Nano Tool May Transform How We Define Electrical Current
(CORDIS) — Researchers in the United Kingdom have developed a novel nanodevice that could revolutionise the way electrical current is defined today. Presented in the journal Nature Communications, the study demonstrates how using specially designed gale drive waveforms can increase the accuracy of a semiconductor quantum-dot pump.
National Physical Laboratory (NPL) and University of Cambridge scientists developed accurate electrical currents by using nanodevices. This electron pump has the capacity to pick up electrons one at a time and then move them across a barrier. The end result is a well-defined electrical current.
According to the researchers, this innovative device handles single electrons to stimulate electrical current. This development could potentially replace today’s ampere, which depends on measurements of mechanical forces on current-carrying wires.
The team tested the exact shape of the voltage pulses that manipulate the trapping and ejection of electrons. They succeeded in accelerating the overall rate of pumping without losing accuracy, because they changed the voltage slowly while trapping electrons, and then changed the voltage quickly when ejecting them.
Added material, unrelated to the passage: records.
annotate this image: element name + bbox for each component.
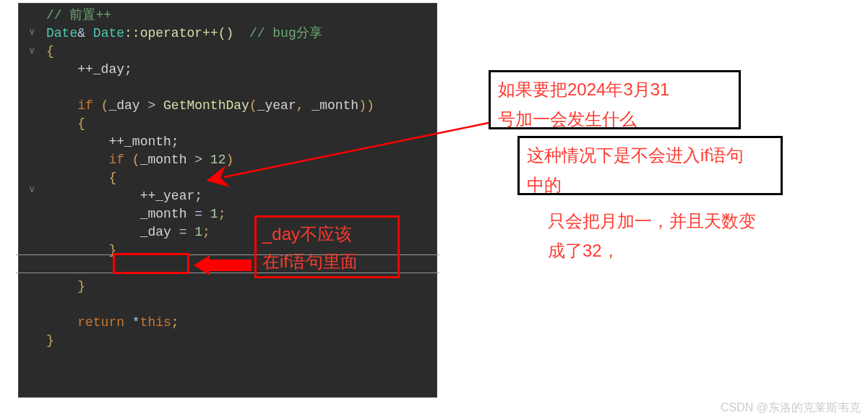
annotation-box-1: 如果要把2024年3月31 号加一会发生什么 xyxy=(489,70,741,129)
code-type: Date xyxy=(46,26,77,40)
annotation-text: 号加一会发生什么 xyxy=(498,105,731,134)
annotation-text: 如果要把2024年3月31 xyxy=(498,75,731,105)
annotation-text: 这种情况下是不会进入if语句 xyxy=(527,141,773,171)
inline-annotation-box: _day不应该 在if语句里面 xyxy=(254,215,400,278)
annotation-text: 只会把月加一，并且天数变 xyxy=(548,207,781,236)
fold-chevron-icon[interactable]: ∨ xyxy=(29,25,35,38)
code-editor: ∨ ∨ ∨ // 前置++ Date& Date::operator++() /… xyxy=(18,3,437,398)
editor-gutter: ∨ ∨ ∨ xyxy=(19,4,45,397)
fold-chevron-icon[interactable]: ∨ xyxy=(29,44,35,56)
watermark: CSDN @东洛的克莱斯韦克 xyxy=(721,400,861,416)
annotation-text: 中的 xyxy=(527,171,773,200)
code-comment: // 前置++ xyxy=(46,8,111,22)
annotation-box-3: 只会把月加一，并且天数变 成了32， xyxy=(538,202,790,261)
annotation-text: 成了32， xyxy=(548,236,781,266)
code-content[interactable]: // 前置++ Date& Date::operator++() // bug分… xyxy=(46,7,437,350)
inline-annotation-line: _day不应该 xyxy=(262,220,392,248)
fold-chevron-icon[interactable]: ∨ xyxy=(29,183,35,195)
inline-annotation-line: 在if语句里面 xyxy=(262,248,392,275)
arrow-left-icon xyxy=(194,257,252,273)
annotation-box-2: 这种情况下是不会进入if语句 中的 xyxy=(517,136,783,195)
The outcome? They pumped nearly a billion electrons per second, accounting for a 300-fold increase over the previous record for an accurate electron pump, established by the United States-based National Institute of Standards and Technology (NIST) 16 years ago.
They calculated the current with an accuracy of one part per million, despite the fact that the resulting current was small, totalling 150 picoamperes (e.g. 10 billion times smaller than the current used when boiling a kettle). This unprecedented result is a boon for researchers investigating the precise and fast control of single electrons, and it could lead to the redefinition of the ampere unit.
‘Our device is like a water pump in that it produces a flow by a cyclical action,’ said co-author Masaya Kataoka of the Quantum Detection Group at NPL. ‘The tricky part is making sure that exactly the same number of electronic charge is transported in each cycle. The way that the electrons in our device behave is quite similar to water; if you try and scoop up a fixed volume of water, say in a cup or spoon, you have to move slowly otherwise you’ll spill some. This is exactly what used to happen to our electrons if we went too fast.’
Commenting on the research, lead author Stephen Giblin, of the Quantum Detection Group at NPL, said: ‘For the last few years, we have worked on optimising the design of our device, but we made a huge leap forward when we fine-tuned the timing sequence. We’ve basically smashed the record for the largest accurate single-electron current by a factor of 300.
‘Although moving electrons one at a time is not new, we can do it much faster, and with very high reliability – a billion electrons per second, with an accuracy of less than one error in a million operations. Using mechanical forces to define the ampere has made a lot of sense for the last 60 or so years, but now that we have the nanotechnology to control single electrons we can move on.’